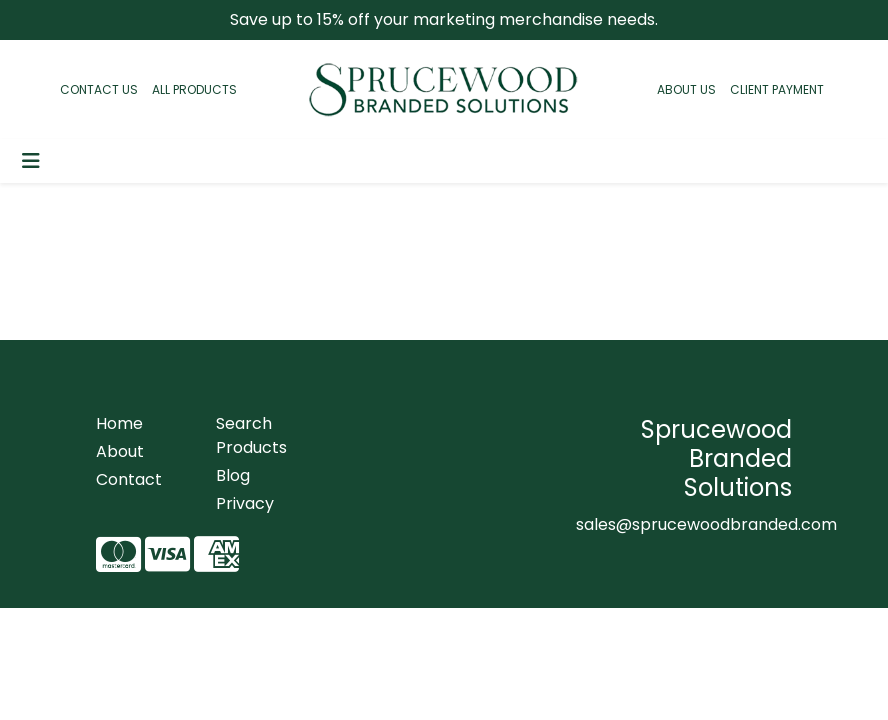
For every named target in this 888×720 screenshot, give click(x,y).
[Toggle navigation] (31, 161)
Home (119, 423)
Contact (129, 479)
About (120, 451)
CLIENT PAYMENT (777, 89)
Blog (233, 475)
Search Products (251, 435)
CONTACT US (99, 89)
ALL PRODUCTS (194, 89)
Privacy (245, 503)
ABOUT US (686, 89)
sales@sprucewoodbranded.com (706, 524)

---

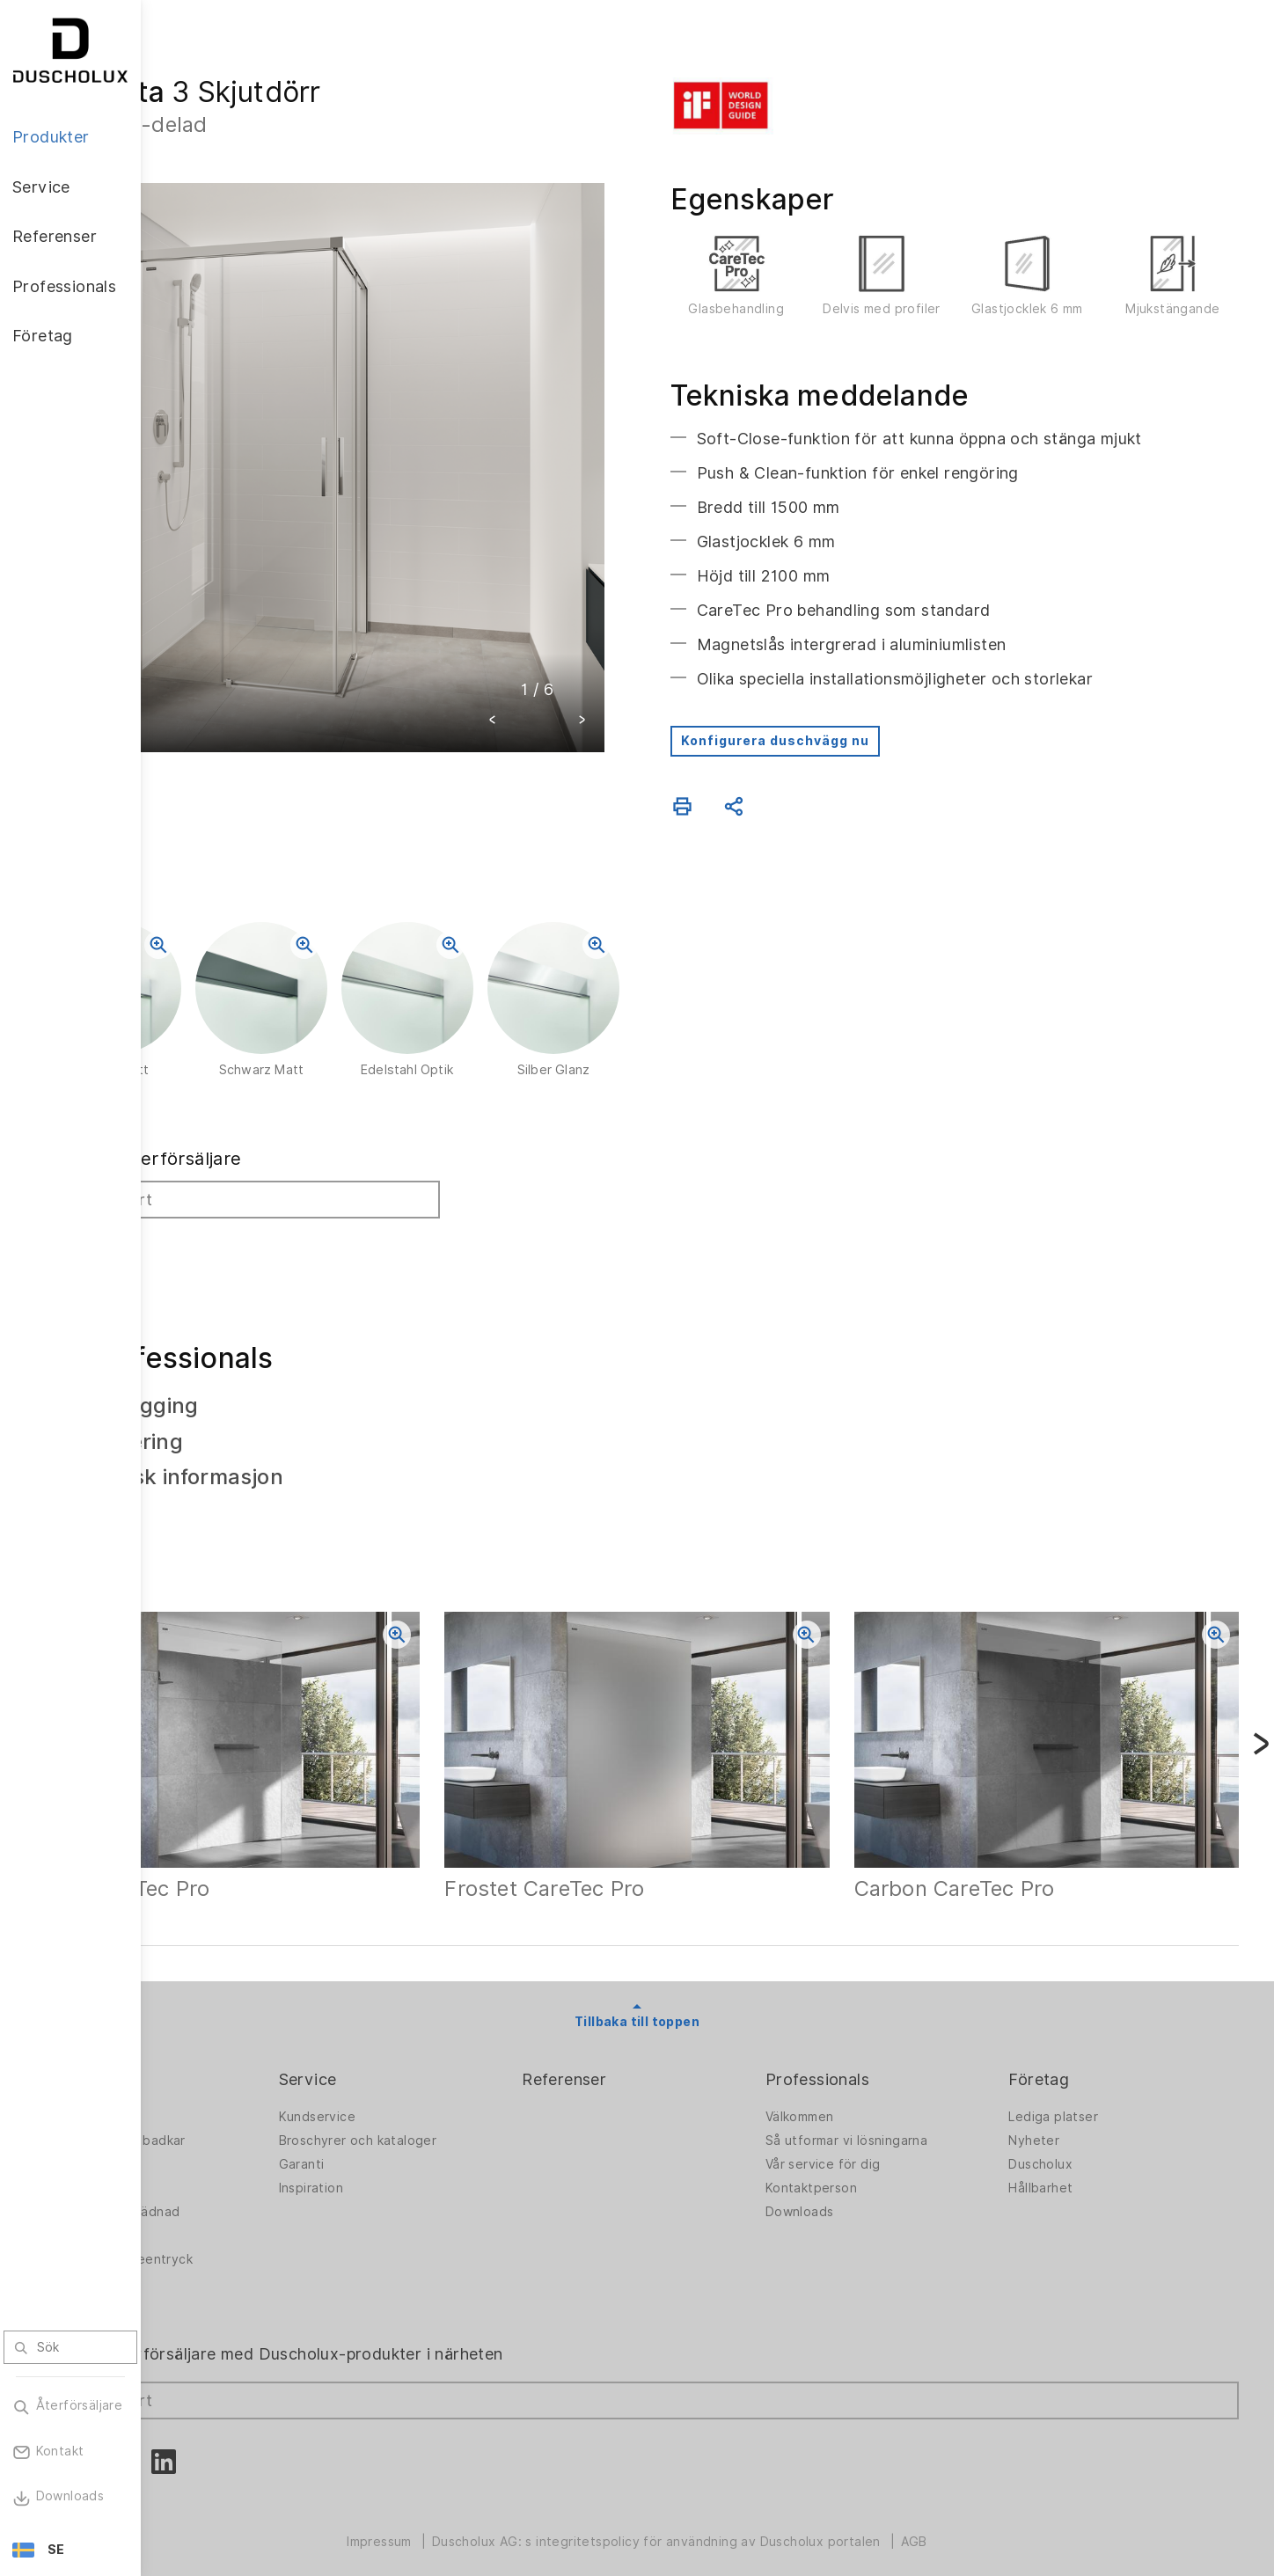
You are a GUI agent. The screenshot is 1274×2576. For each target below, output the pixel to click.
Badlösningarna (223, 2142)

● **Task directions**
Would you copy out exactly the lines above that start at the one containing "CLIENT PAYMENT (777, 89)" and end at the one containing "sales@sprucewoodbranded.com (706, 524)", inclusive?

● **Task solution**
CLIENT PAYMENT (777, 89)
Blog (233, 475)
Search Products (251, 435)
CONTACT US (99, 89)
ALL PRODUCTS (194, 89)
Privacy (245, 503)
ABOUT US (686, 89)
sales@sprucewoodbranded.com (706, 524)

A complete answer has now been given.